_Data supplied:_

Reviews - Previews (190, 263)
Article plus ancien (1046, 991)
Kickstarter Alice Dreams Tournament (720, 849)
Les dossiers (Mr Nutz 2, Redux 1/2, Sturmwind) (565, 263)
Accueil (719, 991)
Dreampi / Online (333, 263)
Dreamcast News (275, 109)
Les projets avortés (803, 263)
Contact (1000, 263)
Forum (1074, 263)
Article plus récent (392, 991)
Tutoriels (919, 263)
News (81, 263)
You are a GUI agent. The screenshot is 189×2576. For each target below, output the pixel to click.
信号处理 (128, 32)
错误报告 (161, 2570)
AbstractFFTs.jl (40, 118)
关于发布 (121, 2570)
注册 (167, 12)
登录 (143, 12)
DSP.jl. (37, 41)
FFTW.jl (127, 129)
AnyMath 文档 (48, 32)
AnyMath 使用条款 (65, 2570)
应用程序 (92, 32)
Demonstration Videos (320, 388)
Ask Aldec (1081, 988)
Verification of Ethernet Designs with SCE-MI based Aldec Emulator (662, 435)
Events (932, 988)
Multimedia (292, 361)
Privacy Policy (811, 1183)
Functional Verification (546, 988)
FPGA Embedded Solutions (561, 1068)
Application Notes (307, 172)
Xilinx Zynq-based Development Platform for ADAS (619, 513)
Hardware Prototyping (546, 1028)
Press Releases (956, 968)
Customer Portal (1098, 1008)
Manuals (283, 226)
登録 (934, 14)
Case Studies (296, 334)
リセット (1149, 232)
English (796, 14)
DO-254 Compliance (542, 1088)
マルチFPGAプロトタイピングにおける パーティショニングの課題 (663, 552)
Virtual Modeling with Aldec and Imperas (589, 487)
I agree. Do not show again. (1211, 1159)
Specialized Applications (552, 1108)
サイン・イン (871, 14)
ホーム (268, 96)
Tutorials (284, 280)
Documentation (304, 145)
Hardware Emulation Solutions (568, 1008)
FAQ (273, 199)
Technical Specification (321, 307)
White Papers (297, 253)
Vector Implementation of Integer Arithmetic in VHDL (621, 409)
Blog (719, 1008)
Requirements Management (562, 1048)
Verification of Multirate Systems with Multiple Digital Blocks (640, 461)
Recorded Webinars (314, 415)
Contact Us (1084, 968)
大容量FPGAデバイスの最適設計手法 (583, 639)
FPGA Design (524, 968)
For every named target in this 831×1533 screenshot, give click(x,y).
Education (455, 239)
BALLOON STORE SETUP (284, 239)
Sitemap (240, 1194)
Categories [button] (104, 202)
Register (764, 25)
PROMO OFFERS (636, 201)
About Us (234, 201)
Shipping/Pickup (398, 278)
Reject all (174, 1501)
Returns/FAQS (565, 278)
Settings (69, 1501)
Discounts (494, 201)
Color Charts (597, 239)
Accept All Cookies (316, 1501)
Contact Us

_What you should do:_ Among the lines above, count those containing "with" and give only that count.

_Solution for this task:_ 3